Growth stocks push Nasdaq, S&P 500 lower as rising yields weigh
(Reuters) – The S&P 500 and Nasdaq indexes came under pressure on Monday as climbing Treasury yields and prospects of rising inflation triggered valuation concerns, hitting shares of high-flying growth companies.
Federal Reserve Chair Jerome Powell is scheduled to speak before the Senate Banking Committee on Tuesday, and investors are expected to look for any potential changes to the central bank’s dovish outlook in recent months.
Shares of Apple Inc, Microsoft Corp, Facebook Inc, Alphabet Inc, Tesla Inc, Netflix Inc and Amazon.com Inc resumed their slide from the previous week, falling between 0.7% and 5%.
A largely upbeat fourth-quarter earnings had powered Wall Street’s main indexes to record highs earlier last week, but the rally lost steam on fears of a potential snag in countrywide inoculation efforts and inflation concerns rising from a raft of stimulus measures.
“There’s little new money going into the market. It is like everyone has bought in and, at some point, there’s an exhaustion of buyers and the market tends to come down a little bit,” said David Keller, chief market strategist at StockCharts.com.
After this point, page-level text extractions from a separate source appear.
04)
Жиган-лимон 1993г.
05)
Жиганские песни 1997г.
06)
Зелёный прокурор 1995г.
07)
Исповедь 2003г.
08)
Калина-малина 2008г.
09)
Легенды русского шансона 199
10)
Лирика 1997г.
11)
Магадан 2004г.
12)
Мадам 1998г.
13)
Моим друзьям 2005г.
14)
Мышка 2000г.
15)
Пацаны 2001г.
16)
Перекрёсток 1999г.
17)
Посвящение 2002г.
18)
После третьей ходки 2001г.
“The market is recognizing the general euphoric sentiment conditions that we’ve had.”
The benchmark 10-year yield was little changed on Monday but had been as high as 1.394% overnight, the highest since Feb 2020.
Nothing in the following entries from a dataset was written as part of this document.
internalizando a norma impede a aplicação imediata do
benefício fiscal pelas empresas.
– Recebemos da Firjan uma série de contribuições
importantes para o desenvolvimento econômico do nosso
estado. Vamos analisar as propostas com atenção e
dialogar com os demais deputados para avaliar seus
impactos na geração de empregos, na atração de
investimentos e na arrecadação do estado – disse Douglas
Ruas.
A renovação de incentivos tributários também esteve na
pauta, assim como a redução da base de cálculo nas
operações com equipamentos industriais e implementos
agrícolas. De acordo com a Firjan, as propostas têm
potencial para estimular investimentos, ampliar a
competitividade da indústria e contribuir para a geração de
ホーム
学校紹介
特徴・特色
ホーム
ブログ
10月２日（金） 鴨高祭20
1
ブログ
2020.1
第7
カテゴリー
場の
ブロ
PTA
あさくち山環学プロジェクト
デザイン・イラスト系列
The S&P 500 was down 21.41 points, or 0.55%, at 3,885.30, on track for a five-day losing, its worst in one year.
Value stocks have outperformed growth shares in February, with investors betting on a rebound in industrial activity and a pick up in consumer demand as countries roll out vaccines to tame the pandemic.
The S&P 500 industrials and financial sector rose 1.0% each, while energy stocks surged 4.3% on higher oil prices.
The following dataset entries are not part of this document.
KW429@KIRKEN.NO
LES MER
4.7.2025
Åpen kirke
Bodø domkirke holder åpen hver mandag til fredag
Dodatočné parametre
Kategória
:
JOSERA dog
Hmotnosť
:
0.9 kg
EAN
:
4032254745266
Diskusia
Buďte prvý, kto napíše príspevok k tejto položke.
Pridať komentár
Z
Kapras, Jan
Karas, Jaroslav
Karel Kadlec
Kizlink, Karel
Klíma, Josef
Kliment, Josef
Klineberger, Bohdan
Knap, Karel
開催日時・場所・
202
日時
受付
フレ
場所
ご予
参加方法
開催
At 12:04 p.m. ET, the Nasdaq Composite was down 234.03 points, or 1.69%, at 13,640.44, while the Dow Jones Industrial Average was up 29.43 points, or 0.09%, at 31,523.75, with Walt Disney Co boosting the blue-chip index.
Discovery Inc jumped 9.2% after the media company said it was expecting 12 million global paid streaming subscribers by the end of February, as coronavirus-led restrictions kept people at home.
Kohl’s Corp gained 9.4% after a group of activist investors nominated nine directors to the department store chain’s board.
Principal Financial Group Inc added 8.9% after a media report that activist investor Elliott Management Corp had taken a stake in the life insurance company and planned to push for changes.
Advancing issues outnumbered decliners by a 1.01-to-1 ratio on the NYSE. Declining issues outnumbered advancers for a 1.18-to-1 ratio on the Nasdaq.
The S&P index recorded 59 new 52-week highs and no new low, while the Nasdaq recorded 218 new highs and seven new low.